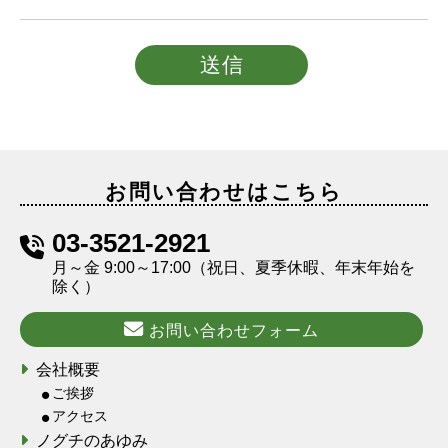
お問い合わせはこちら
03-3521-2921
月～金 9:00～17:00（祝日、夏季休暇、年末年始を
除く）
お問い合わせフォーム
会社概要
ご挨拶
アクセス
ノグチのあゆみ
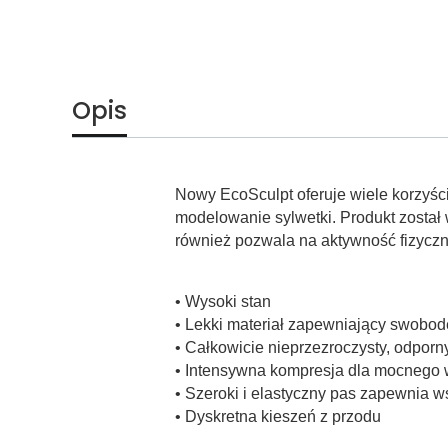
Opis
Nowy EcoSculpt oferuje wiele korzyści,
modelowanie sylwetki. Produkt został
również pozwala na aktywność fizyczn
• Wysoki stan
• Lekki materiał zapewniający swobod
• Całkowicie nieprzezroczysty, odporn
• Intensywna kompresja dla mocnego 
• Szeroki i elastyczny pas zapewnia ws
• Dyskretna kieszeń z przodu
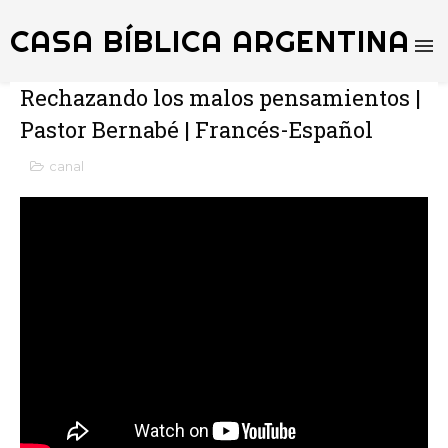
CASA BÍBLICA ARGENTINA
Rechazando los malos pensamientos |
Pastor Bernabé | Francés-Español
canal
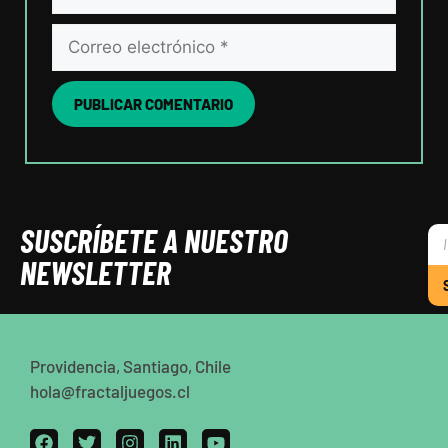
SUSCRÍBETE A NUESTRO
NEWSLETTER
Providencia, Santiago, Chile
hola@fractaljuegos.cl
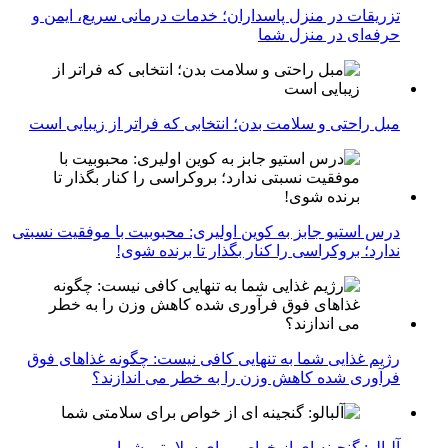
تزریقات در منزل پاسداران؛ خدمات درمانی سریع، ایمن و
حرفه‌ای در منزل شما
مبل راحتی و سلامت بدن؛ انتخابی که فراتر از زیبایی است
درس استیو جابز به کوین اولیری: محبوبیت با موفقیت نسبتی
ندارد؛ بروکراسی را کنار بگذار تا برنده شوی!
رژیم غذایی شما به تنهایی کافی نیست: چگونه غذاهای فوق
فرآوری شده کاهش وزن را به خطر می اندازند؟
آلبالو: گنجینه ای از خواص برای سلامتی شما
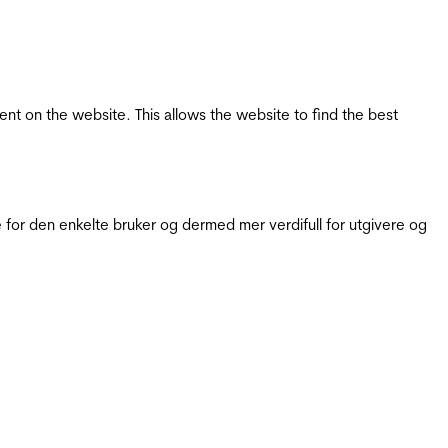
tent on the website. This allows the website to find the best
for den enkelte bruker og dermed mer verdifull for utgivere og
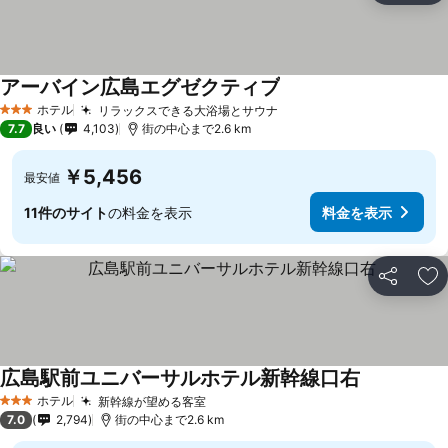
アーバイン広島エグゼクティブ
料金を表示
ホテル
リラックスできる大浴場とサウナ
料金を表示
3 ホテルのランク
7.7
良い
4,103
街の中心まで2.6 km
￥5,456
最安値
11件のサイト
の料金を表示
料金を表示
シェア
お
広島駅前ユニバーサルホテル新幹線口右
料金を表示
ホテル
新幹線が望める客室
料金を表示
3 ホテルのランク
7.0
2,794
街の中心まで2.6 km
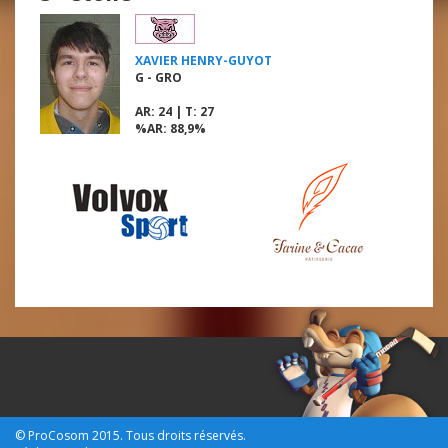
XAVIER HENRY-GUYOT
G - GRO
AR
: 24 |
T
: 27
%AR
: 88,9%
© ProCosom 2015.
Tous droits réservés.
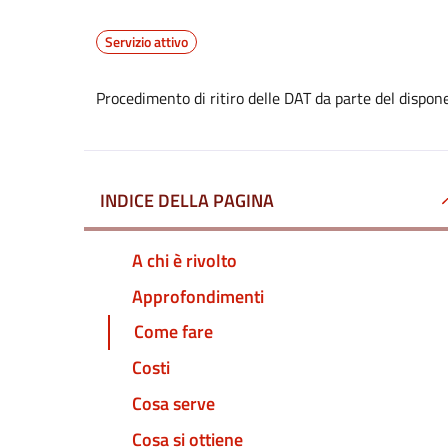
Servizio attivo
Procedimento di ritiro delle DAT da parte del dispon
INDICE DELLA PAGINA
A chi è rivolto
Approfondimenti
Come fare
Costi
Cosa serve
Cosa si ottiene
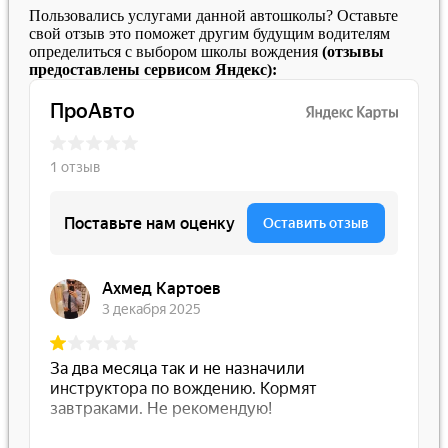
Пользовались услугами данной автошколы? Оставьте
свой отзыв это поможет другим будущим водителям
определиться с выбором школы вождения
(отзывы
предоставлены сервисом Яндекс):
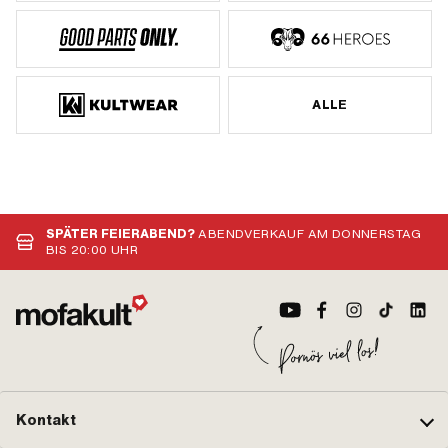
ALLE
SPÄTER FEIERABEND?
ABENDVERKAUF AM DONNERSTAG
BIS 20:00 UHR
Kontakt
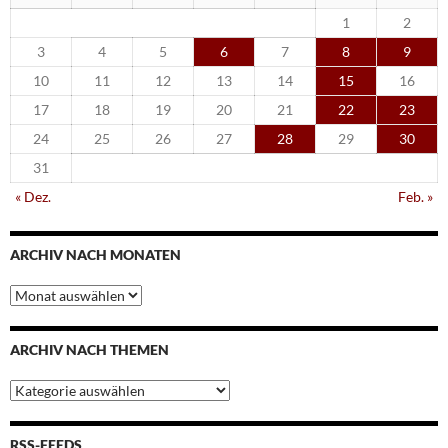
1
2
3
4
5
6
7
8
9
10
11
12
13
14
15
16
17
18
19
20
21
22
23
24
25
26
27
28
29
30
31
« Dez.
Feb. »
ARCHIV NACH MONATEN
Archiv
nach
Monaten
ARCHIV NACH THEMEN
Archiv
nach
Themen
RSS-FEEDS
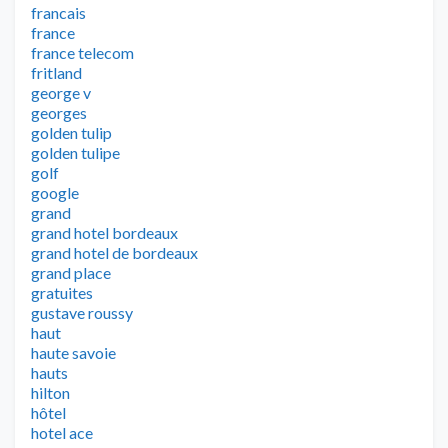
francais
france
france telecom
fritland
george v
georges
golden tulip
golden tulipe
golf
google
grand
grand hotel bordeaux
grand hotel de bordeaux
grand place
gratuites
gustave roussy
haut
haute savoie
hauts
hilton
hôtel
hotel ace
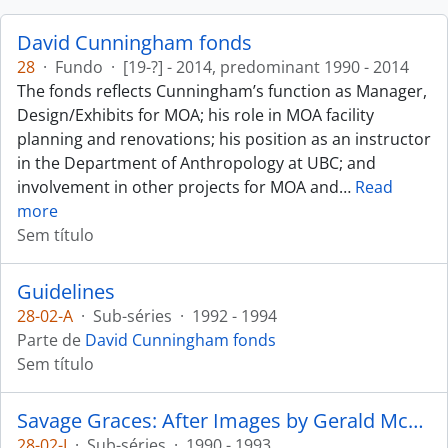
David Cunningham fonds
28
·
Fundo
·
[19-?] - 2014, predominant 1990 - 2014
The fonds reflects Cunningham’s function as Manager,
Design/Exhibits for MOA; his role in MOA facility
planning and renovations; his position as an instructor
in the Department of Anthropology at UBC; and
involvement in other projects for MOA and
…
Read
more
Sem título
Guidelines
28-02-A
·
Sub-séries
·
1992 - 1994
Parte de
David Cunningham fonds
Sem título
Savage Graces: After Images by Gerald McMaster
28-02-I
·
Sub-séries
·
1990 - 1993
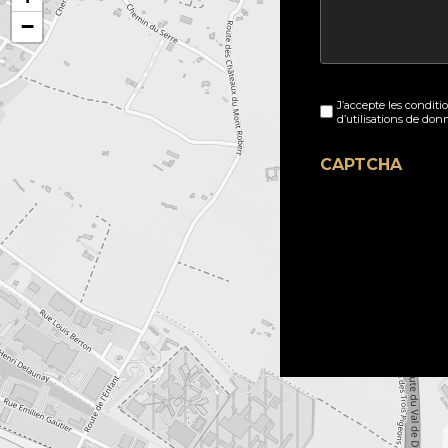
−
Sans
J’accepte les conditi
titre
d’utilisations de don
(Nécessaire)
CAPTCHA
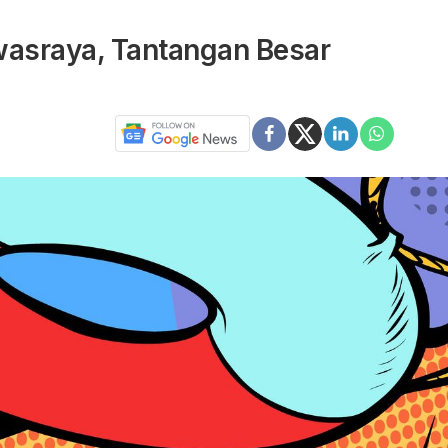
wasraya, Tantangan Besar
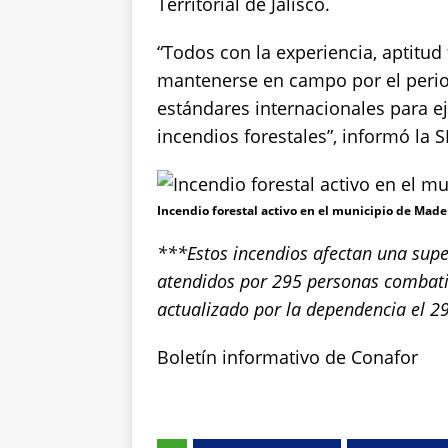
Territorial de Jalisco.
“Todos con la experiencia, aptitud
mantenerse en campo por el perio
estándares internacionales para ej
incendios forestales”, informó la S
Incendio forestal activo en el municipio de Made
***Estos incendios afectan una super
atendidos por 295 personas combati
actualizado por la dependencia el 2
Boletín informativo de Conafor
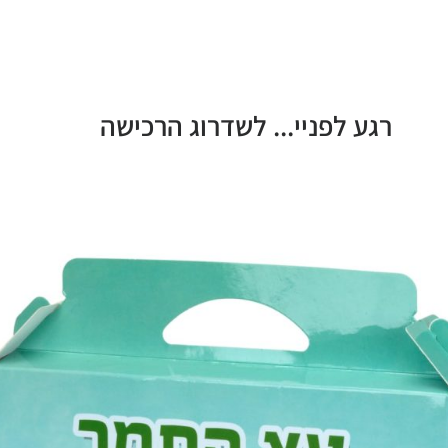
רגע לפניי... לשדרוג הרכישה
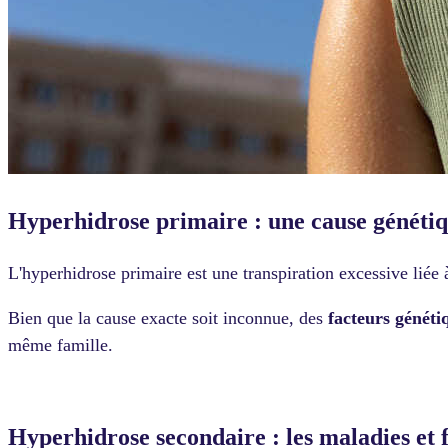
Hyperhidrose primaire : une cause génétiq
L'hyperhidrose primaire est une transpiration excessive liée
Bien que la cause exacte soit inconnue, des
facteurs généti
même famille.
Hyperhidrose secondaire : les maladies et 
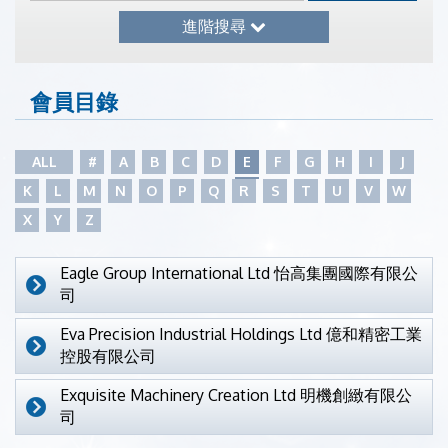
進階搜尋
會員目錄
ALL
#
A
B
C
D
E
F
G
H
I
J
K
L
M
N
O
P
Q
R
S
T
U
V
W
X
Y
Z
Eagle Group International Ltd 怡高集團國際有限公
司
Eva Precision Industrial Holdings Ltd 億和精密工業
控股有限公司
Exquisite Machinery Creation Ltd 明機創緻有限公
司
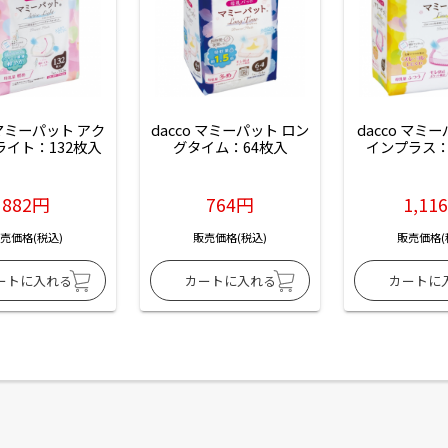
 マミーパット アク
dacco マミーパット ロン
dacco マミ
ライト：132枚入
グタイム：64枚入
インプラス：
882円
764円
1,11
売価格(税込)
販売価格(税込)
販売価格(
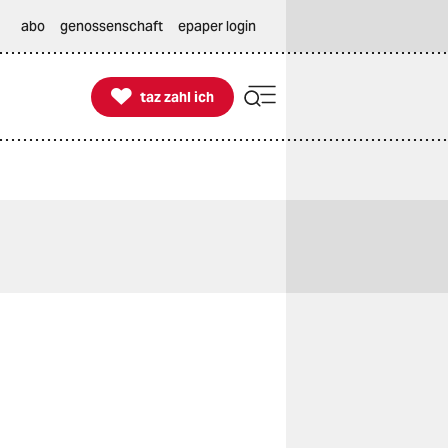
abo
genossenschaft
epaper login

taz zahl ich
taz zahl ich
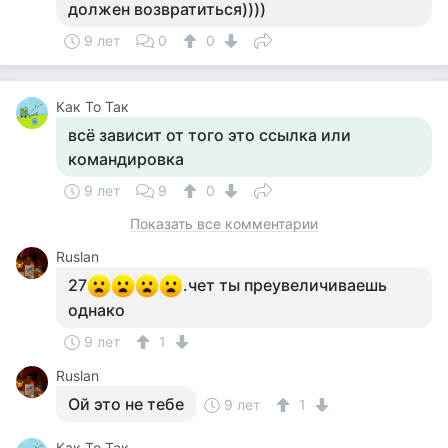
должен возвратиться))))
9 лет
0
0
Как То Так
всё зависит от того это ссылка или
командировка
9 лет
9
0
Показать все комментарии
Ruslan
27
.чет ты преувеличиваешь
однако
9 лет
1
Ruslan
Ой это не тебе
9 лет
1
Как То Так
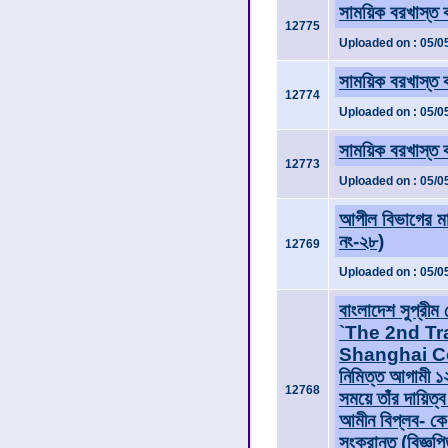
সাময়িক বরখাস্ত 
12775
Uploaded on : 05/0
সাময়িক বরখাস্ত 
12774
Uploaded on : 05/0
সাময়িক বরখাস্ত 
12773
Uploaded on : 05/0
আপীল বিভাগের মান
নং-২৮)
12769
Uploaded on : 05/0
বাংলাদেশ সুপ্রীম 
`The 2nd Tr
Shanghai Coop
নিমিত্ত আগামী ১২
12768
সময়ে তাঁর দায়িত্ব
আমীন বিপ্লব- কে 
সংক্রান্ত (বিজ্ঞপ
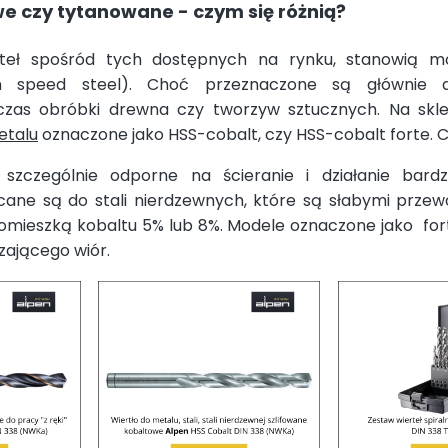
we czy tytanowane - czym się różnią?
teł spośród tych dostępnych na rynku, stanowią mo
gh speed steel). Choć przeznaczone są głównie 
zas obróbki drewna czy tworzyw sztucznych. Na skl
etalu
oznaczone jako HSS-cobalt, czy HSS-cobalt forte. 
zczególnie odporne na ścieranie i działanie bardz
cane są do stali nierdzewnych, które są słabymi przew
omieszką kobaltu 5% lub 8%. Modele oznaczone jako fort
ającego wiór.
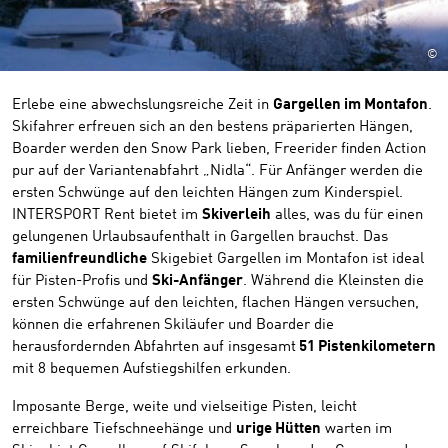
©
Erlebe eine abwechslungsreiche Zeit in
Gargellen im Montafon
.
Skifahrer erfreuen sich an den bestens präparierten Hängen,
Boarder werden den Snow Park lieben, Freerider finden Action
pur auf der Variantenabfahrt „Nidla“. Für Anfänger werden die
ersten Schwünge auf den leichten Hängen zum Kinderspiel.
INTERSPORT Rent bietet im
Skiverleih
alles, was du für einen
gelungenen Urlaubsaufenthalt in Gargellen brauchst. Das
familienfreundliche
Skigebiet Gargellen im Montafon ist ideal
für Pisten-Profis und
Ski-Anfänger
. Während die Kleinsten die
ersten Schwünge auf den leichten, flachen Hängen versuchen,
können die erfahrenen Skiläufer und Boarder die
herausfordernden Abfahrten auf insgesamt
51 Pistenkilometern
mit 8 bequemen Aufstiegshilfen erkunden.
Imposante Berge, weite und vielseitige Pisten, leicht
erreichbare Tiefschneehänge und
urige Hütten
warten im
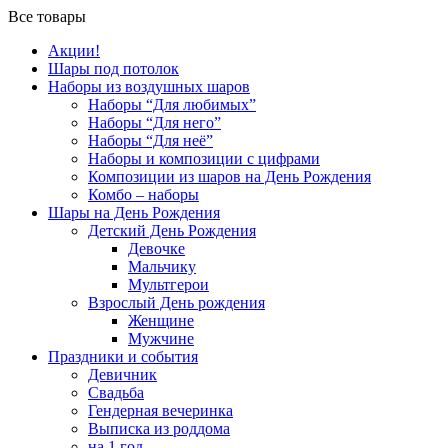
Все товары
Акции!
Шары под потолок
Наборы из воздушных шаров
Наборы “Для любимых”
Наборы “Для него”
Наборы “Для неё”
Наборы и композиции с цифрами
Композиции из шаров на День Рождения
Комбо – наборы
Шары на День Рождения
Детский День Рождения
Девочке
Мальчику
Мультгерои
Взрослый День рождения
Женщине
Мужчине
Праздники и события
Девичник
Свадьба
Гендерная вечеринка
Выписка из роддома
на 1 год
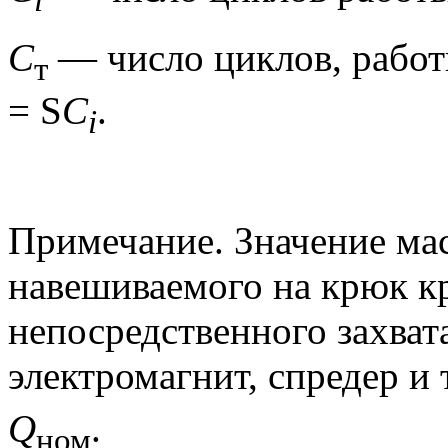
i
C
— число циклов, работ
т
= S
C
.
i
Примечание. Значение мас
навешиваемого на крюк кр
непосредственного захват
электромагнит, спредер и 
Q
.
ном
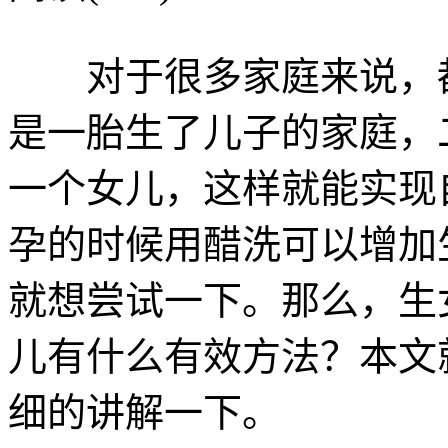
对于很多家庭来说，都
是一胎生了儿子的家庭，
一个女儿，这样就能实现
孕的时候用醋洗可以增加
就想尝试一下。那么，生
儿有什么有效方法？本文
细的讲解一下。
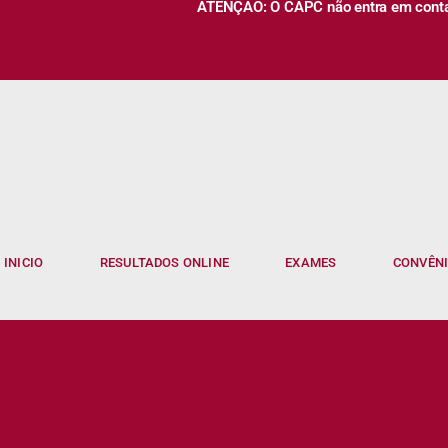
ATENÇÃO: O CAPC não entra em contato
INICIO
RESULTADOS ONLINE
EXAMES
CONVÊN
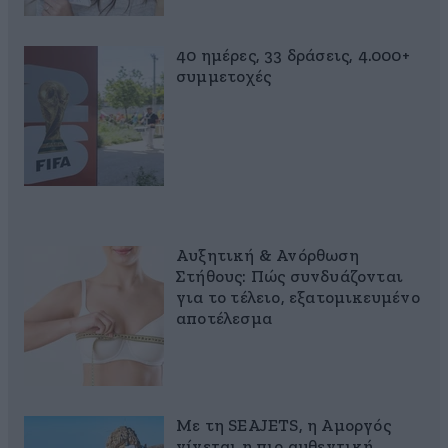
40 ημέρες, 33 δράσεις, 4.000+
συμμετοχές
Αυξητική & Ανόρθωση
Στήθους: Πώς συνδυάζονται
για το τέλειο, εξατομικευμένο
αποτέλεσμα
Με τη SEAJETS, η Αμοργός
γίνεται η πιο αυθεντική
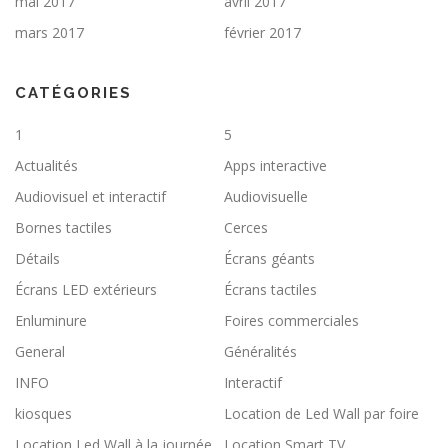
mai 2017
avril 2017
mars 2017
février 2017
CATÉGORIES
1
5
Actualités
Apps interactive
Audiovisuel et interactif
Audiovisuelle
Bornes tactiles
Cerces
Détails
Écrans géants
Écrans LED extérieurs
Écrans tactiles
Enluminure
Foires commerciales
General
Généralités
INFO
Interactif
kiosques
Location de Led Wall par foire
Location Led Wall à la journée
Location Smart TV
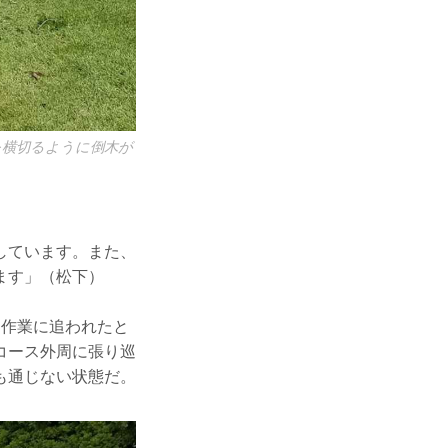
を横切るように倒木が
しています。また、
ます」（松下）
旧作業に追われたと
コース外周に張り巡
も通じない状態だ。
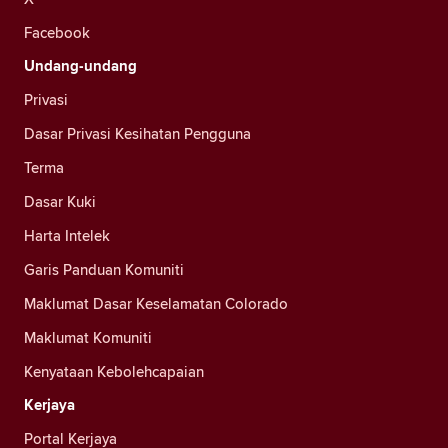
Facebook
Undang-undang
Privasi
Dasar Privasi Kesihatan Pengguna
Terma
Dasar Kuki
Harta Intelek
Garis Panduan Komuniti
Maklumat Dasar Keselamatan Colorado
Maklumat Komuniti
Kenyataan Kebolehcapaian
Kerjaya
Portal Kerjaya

------

**YOUR OBJECTIVE**
Work through the records above line by line and count those that hold the string "Anfänger". Give only the result.

**YOUR SOLUTION**
2